## Prompt
Once the pictures are set aside, reproduce the entries below exactly.

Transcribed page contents
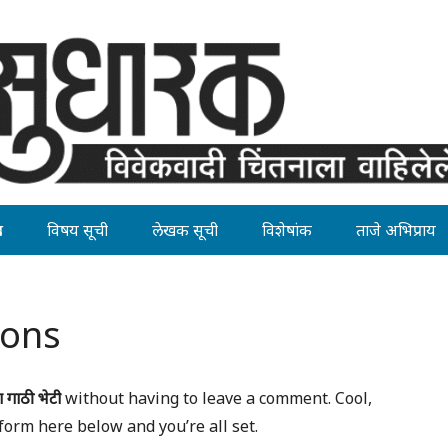
ह
विषय सूची
लेखक सूची
विशेषांक
ताजे अभिप्राय
ions
 गाठी भेटी
without having to leave a comment. Cool,
form here below and you’re all set.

## Answer box
ह
विषय सूची
लेखक सूची
विशेषांक
ताजे अभिप्राय
ions
 गाठी भेटी
without having to leave a comment. Cool,
form here below and you’re all set.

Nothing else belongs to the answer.